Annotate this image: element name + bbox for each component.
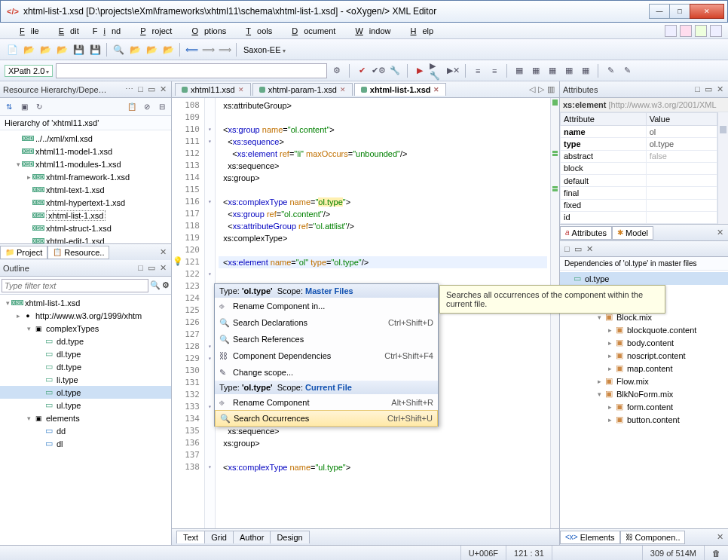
col-value[interactable]: Value (646, 113, 717, 126)
attr-tabs-close-icon[interactable]: ✕ (712, 228, 728, 237)
save-all-icon[interactable]: 💾 (87, 42, 102, 57)
attr-row[interactable]: default (561, 175, 717, 187)
tree-item[interactable]: XSD../../xml/xml.xsd (0, 132, 171, 145)
attr-row[interactable]: final (561, 187, 717, 199)
tree-item[interactable]: ▸XSDxhtml-framework-1.xsd (0, 170, 171, 183)
engine-selector[interactable]: Saxon-EE (240, 45, 289, 54)
toolbar-icon-b[interactable]: ≡ (488, 64, 501, 78)
ctx-item[interactable]: 🔍Search DeclarationsCtrl+Shift+D (215, 314, 438, 331)
quickfix-bulb-icon[interactable]: 💡 (173, 256, 183, 266)
tree-item[interactable]: ▾XSDxhtml-list-1.xsd (0, 296, 171, 309)
ctx-item[interactable]: 🔍Search References (215, 331, 438, 347)
attr-pin-icon[interactable]: □ (693, 84, 702, 94)
menu-file[interactable]: File (8, 25, 45, 37)
toolbar-icon-i[interactable]: ✎ (620, 64, 634, 78)
wrench-icon[interactable]: 🔧 (388, 64, 402, 78)
tree-item[interactable]: ▸▣map.content (560, 362, 728, 375)
hier-filter-icon[interactable]: ▣ (18, 101, 30, 113)
mode-tab-text[interactable]: Text (176, 531, 205, 543)
hier-collapse-icon[interactable]: ⊟ (156, 101, 168, 113)
minimize-button[interactable]: — (649, 4, 670, 19)
perspective-icon-4[interactable] (710, 25, 722, 37)
tree-item[interactable]: XSDxhtml-edit-1.xsd (0, 234, 171, 243)
tree-item[interactable]: ▾▣elements (0, 412, 171, 424)
tab-resource[interactable]: 📋Resource.. (47, 246, 109, 259)
new-file-icon[interactable]: 📄 (5, 42, 20, 57)
tree-item[interactable]: XSDxhtml-list-1.xsd (0, 209, 171, 222)
mode-tab-design[interactable]: Design (270, 531, 309, 543)
toolbar-icon-e[interactable]: ▦ (546, 64, 559, 78)
tab-prev-icon[interactable]: ◁ (529, 84, 535, 94)
hier-stop-icon[interactable]: ⊘ (141, 101, 153, 113)
tab-project[interactable]: 📁Project (0, 246, 47, 259)
editor-tab[interactable]: xhtml-param-1.xsd✕ (252, 83, 353, 96)
ctx-item[interactable]: ⛓Component DependenciesCtrl+Shift+F4 (215, 347, 438, 364)
last-mod-icon[interactable]: ⟹ (217, 42, 232, 57)
dep-pin-icon[interactable]: □ (563, 244, 571, 254)
tree-item[interactable]: ▭ul.type (0, 399, 171, 412)
validate-config-icon[interactable]: ✔⚙ (372, 64, 385, 78)
tree-item[interactable]: ▭ol.type (560, 272, 728, 285)
close-button[interactable]: ✕ (690, 4, 724, 19)
tree-item[interactable]: ▸●http://www.w3.org/1999/xhtm (0, 309, 171, 322)
tree-item[interactable]: ▸▣blockquote.content (560, 323, 728, 336)
tree-item[interactable]: ▾▣BlkNoForm.mix (560, 387, 728, 400)
attr-row[interactable]: fixed (561, 199, 717, 211)
editor-tab[interactable]: xhtml-list-1.xsd✕ (354, 83, 447, 96)
tree-item[interactable]: ▭dl.type (0, 347, 171, 360)
xq-icon[interactable] (695, 25, 707, 37)
tree-item[interactable]: ▸▣Flow.mix (560, 375, 728, 387)
menu-window[interactable]: Window (343, 25, 396, 37)
menu-project[interactable]: Project (128, 25, 178, 37)
menu-options[interactable]: Options (179, 25, 232, 37)
menu-tools[interactable]: Tools (234, 25, 278, 37)
outline-tree[interactable]: ▾XSDxhtml-list-1.xsd▸●http://www.w3.org/… (0, 295, 171, 545)
col-attribute[interactable]: Attribute (561, 113, 647, 126)
find-files-icon[interactable]: 📂 (144, 42, 159, 57)
xpath-opts-icon[interactable]: ⚙ (330, 64, 344, 78)
xpath-input[interactable] (56, 63, 327, 78)
panel-close-icon[interactable]: ✕ (158, 84, 168, 94)
toolbar-icon-f[interactable]: ▦ (562, 64, 576, 78)
back-icon[interactable]: ⟸ (184, 42, 199, 57)
mode-tab-author[interactable]: Author (233, 531, 271, 543)
mode-tab-grid[interactable]: Grid (204, 531, 234, 543)
tree-item[interactable]: ▸▣form.content (560, 400, 728, 413)
tree-item[interactable]: ▭dd.type (0, 335, 171, 347)
tree-item[interactable]: XSDxhtml-text-1.xsd (0, 183, 171, 196)
tab-next-icon[interactable]: ▷ (538, 84, 544, 94)
xslt-icon[interactable] (680, 25, 692, 37)
validate-icon[interactable]: ✔ (355, 64, 369, 78)
tree-item[interactable]: XSDxhtml-hypertext-1.xsd (0, 196, 171, 209)
right-tabs-close-icon[interactable]: ✕ (712, 532, 728, 542)
tree-item[interactable]: ▭dl (0, 437, 171, 450)
ctx-item[interactable]: ✎Change scope... (215, 364, 438, 381)
open-url-icon[interactable]: 📂 (38, 42, 53, 57)
menu-edit[interactable]: Edit (47, 25, 85, 37)
xpath-version[interactable]: XPath 2.0 (5, 65, 53, 77)
panel-menu-icon[interactable]: ⋯ (124, 84, 135, 94)
find-replace-icon[interactable]: 📂 (127, 42, 142, 57)
attr-close-icon[interactable]: ✕ (715, 84, 725, 94)
attr-scrollbar[interactable] (717, 112, 728, 224)
toolbar-icon-a[interactable]: ≡ (471, 64, 485, 78)
status-gc-icon[interactable]: 🗑 (704, 546, 728, 560)
tree-item[interactable]: ▾▣complexTypes (0, 322, 171, 335)
outline-close-icon[interactable]: ✕ (158, 263, 168, 273)
transform-config-icon[interactable]: ▶🔧 (430, 64, 443, 78)
tree-item[interactable]: ▸▣body.content (560, 336, 728, 349)
attributes-table[interactable]: AttributeValue nameoltypeol.typeabstract… (560, 112, 717, 224)
outline-settings-icon[interactable]: ⚙ (162, 280, 170, 290)
search-icon[interactable]: 🔍 (111, 42, 126, 57)
open-icon[interactable]: 📂 (21, 42, 36, 57)
menu-find[interactable]: Find (87, 25, 127, 37)
hier-mode-icon[interactable]: ⇅ (3, 101, 15, 113)
hierarchy-tree[interactable]: XSD../../xml/xml.xsdXSDxhtml11-model-1.x… (0, 130, 171, 243)
tab-model[interactable]: ✱Model (612, 226, 653, 240)
panel-min-icon[interactable]: ▭ (146, 84, 157, 94)
dep-close-icon[interactable]: ✕ (585, 244, 595, 254)
hier-refresh-icon[interactable]: ↻ (33, 101, 45, 113)
menu-document[interactable]: Document (280, 25, 341, 37)
filter-search-icon[interactable]: 🔍 (150, 280, 161, 290)
tab-elements[interactable]: <x>Elements (560, 531, 620, 544)
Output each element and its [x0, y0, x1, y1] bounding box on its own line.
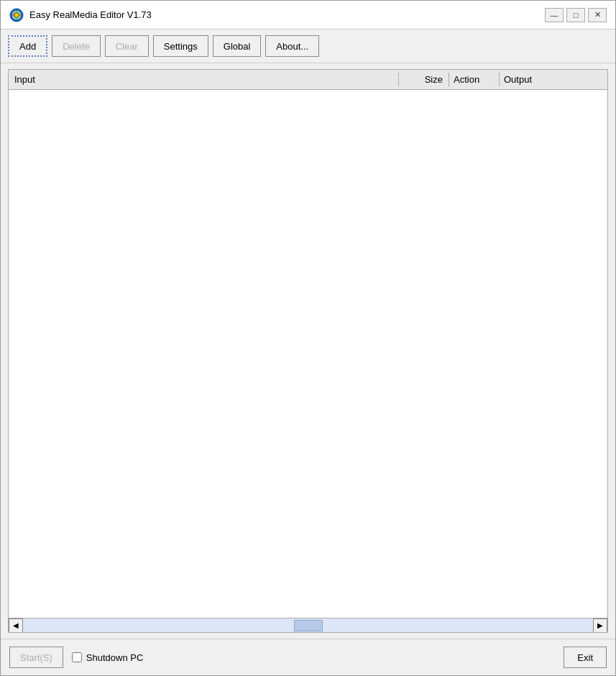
main-window: Easy RealMedia Editor V1.73 — □ ✕ Add De…: [0, 0, 616, 676]
title-bar: Easy RealMedia Editor V1.73 — □ ✕: [1, 1, 615, 29]
table-body: [9, 90, 607, 618]
clear-button[interactable]: Clear: [105, 35, 149, 57]
table-header: Input Size Action Output: [9, 70, 607, 90]
column-header-size: Size: [399, 73, 449, 86]
scroll-thumb[interactable]: [294, 620, 323, 631]
scroll-left-button[interactable]: ◀: [9, 618, 23, 633]
window-controls: — □ ✕: [545, 8, 607, 22]
about-button[interactable]: About...: [265, 35, 319, 57]
column-header-output: Output: [500, 73, 607, 86]
add-button[interactable]: Add: [8, 35, 47, 57]
close-button[interactable]: ✕: [588, 8, 607, 22]
shutdown-label[interactable]: Shutdown PC: [72, 652, 144, 663]
horizontal-scrollbar[interactable]: ◀ ▶: [9, 618, 607, 632]
scroll-track[interactable]: [23, 618, 593, 632]
footer-right: Exit: [564, 647, 607, 668]
file-table: Input Size Action Output ◀ ▶: [8, 69, 608, 633]
column-header-action: Action: [449, 73, 500, 86]
shutdown-text: Shutdown PC: [86, 652, 144, 663]
shutdown-checkbox[interactable]: [72, 652, 82, 662]
scroll-right-button[interactable]: ▶: [593, 618, 607, 633]
window-title: Easy RealMedia Editor V1.73: [29, 9, 545, 20]
delete-button[interactable]: Delete: [52, 35, 101, 57]
app-icon: [9, 8, 24, 22]
footer: Start(S) Shutdown PC Exit: [1, 639, 615, 675]
maximize-button[interactable]: □: [566, 8, 585, 22]
start-button[interactable]: Start(S): [9, 647, 63, 668]
toolbar: Add Delete Clear Settings Global About..…: [1, 29, 615, 63]
column-header-input: Input: [9, 73, 399, 86]
global-button[interactable]: Global: [213, 35, 262, 57]
svg-point-2: [15, 13, 19, 17]
main-content: Input Size Action Output ◀ ▶: [1, 63, 615, 639]
settings-button[interactable]: Settings: [153, 35, 208, 57]
exit-button[interactable]: Exit: [564, 647, 607, 668]
minimize-button[interactable]: —: [545, 8, 564, 22]
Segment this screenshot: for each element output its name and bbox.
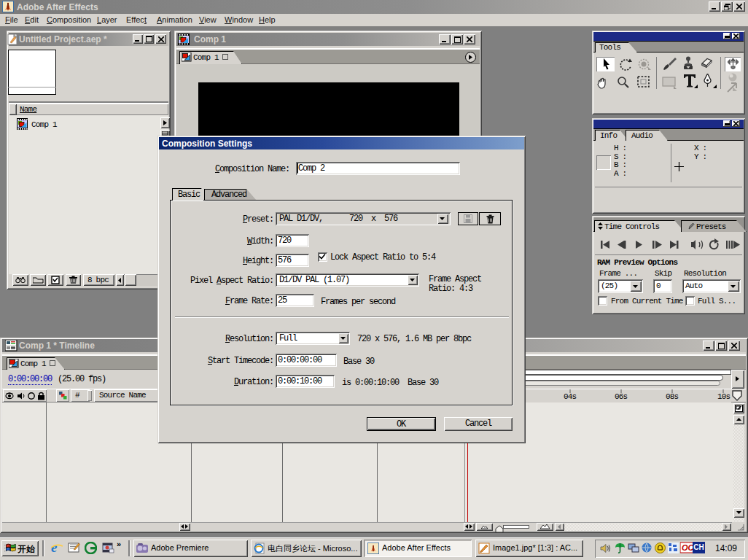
svg-text:OC: OC: [682, 543, 693, 552]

◆ Exercise goal:
Word for word, restate the lines from the line containing "Segment this screenshot: for" through the end of the data, including the first and last of them. Pictures stay out.

◆ Response to the exercise:
Segment this screenshot: for each element output its name and bbox.
svg-text:OC: OC: [682, 543, 693, 552]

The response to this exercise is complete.